# RNN prototype

From the previous notebooks the following data was created:

1. audio signal resampled to 16kHz (mono)
1. segmentation of the audio signal into speech- and pause-segments derived from the raw data or through WebRTC
1. spectrograms or MFCC of the audio signal to use as training data
1. transcriptions for the raw speech segments in original and normalized form

We can now train an RNN that will learn the relationship between an audio signal and its textual representation using the [CTC loss function](https://www.cs.toronto.edu/~graves/icml_2006.pdf) as described in the [introduction](00_introduction.ipynb).

The spectrograms of speech segments (3.) and their transcriptions (4.) are called the _labelled data_. This data consists of the input data  `X` and the labels `Y`. To train the network we use only a part of it. This part is referred to as **training set**. To prevent overfitting on this set we use another part of the labelled data to form a **validation/dev set**.

This notebook describes the training of a RNN prototype. The prototype does not represent a valid RNN that can be used for RNN. Instead, it is trained on various input. The results are then compared in order to gain knowledge about the influence of different properties of the input on the result.

The goal of this process is to get valuable information to train a real RNN later. If the training is successful, the RNN will be able to output a transcription for unknown instances that is roughly equivalent to the actual transcription. We can evaluate the RNN's performance by comparing its output with the actual transcription on a **test-set**.

In [None]:
corpus_root = r'E:/' # define the path to where the corpus files are located!

As usual, some imports and some helper functions need to be defined before we start.

In [None]:
import os

from util.corpus_util import *
from util.audio_util import *

rl_corpus_root = os.path.join(corpus_root, 'readylingua-corpus')
ls_corpus_root = os.path.join(corpus_root, 'librispeech-corpus')

## Procedure

Since the pronunciation of a given piece of text is highly dependent on the language, we train the RNN only on a specific language of the corpus at a time. Therefore different RNN need to be trained for different languages. 

To show the impact of various properties of the training set, the following Proof of Concepts (PoC) are created:

* **PoC #1 (benchmark)**: We start with a very simple RNN that is only trained on five speech segments from a single corpus entry in German and observe the training progress.
* **PoC #2 (convergence for German)**: We then compare the results by extending this example. The same RNN is trained on the same corpus entry, but this time with all speech segments. This should give us some hints as to how additional input from the same distribution will influence convergence during the learning progress.
* **PoC #3 (language, sequence length)**: The same RNN is trained again with only five speech segments, but those are taken from a corpus entry in a different language (English instead of German). From the result we hope to infer some information about how robust the RNN architecture is to various languages.
* **PoC #4 (convergence for English)**: The same RNN is trained again with all speech segments of the English corpus Entry. Comparison with PoC#2 should give us some information about the influence of language on convergence.

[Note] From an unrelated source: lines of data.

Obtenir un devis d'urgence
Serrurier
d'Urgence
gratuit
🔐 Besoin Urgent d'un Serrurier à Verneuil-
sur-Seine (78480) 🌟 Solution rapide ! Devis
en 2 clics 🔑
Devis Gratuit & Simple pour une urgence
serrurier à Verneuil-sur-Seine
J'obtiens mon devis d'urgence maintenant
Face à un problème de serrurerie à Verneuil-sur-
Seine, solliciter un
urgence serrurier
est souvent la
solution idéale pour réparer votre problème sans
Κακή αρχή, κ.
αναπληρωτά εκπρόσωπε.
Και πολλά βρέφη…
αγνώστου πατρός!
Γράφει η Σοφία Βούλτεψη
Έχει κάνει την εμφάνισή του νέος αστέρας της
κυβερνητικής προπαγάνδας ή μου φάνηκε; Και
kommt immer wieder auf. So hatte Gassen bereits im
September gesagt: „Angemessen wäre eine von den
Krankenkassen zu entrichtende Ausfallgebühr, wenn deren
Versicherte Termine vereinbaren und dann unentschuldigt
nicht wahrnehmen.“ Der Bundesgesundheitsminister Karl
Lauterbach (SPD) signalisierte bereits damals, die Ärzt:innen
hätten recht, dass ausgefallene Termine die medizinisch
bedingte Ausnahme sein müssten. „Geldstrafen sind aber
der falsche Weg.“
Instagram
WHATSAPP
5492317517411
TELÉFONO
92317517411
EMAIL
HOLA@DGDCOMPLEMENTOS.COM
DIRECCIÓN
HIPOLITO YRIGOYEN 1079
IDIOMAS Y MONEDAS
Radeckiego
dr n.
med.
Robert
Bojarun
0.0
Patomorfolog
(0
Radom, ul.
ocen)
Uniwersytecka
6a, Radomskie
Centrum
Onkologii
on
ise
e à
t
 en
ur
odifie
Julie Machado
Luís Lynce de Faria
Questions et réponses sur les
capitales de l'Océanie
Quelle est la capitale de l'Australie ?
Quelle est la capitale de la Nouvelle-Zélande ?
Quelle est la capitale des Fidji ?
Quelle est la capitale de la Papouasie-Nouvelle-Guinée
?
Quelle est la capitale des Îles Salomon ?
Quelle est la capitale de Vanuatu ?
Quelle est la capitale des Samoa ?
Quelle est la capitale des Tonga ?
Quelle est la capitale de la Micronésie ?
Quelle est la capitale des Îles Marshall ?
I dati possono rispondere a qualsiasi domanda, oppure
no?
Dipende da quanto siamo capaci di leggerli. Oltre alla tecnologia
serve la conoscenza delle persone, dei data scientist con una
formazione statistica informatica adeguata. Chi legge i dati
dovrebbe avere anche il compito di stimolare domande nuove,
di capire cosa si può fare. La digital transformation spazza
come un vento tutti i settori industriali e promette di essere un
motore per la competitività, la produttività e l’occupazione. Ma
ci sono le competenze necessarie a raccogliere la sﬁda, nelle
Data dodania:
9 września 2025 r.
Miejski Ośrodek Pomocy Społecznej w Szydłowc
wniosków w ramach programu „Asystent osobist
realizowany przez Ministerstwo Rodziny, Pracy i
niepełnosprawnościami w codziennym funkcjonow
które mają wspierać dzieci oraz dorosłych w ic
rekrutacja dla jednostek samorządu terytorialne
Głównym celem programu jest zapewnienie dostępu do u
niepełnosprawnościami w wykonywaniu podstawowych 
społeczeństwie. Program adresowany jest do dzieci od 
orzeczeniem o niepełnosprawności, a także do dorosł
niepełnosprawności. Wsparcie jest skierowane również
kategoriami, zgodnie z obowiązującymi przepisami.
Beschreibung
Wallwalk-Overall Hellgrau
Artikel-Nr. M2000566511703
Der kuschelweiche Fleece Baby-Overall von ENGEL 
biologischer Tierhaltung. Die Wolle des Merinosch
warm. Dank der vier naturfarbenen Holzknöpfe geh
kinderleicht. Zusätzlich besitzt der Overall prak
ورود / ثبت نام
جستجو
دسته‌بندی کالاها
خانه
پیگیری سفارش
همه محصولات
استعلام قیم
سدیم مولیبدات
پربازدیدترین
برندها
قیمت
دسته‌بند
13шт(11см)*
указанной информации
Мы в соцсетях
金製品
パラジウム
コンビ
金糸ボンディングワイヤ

The RNN is trained with both spectrograms and MFCC as features. Comparing the performance between both types of features should give some information about what features are better suited.

In [None]:
rl_corpus_de = load_corpus(rl_corpus_root)(languages='de')
rl_corpus_de.summary()

In [None]:
corpus_entry = rl_corpus_de['edznachrichten180111']
corpus_entry.summary()

corpus_entry_nonnumeric = corpus_entry(numeric=False)
corpus_entry_nonnumeric.summary()

## RNN architecture

We train a simple RNN with the following architecture (inspired by [this repository](https://github.com/philipperemy/tensorflow-ctc-speech-recognition)):

* number of features: 13 for MFCC resp. 161 for spectrogram (see [notebook 3](03_feature_extraction.ipynb#From-raw-waves-to-spectrograms) on how to calculate those values)
* number of hidden layers: 1
* RNN-cell type: LSTM

### RNN cost
The RNN performance is measured with two metrics:

* CTC-loss
* Label Error Rate (LER)

The calculation of the CTC-loss has been described as part of the description of CTC in [the introduction](00_Introduction.ipynb#Calculating-the-CTC-loss-by-creating-valid-alignments-with-dynamic-programming). The LER is calculated as follows.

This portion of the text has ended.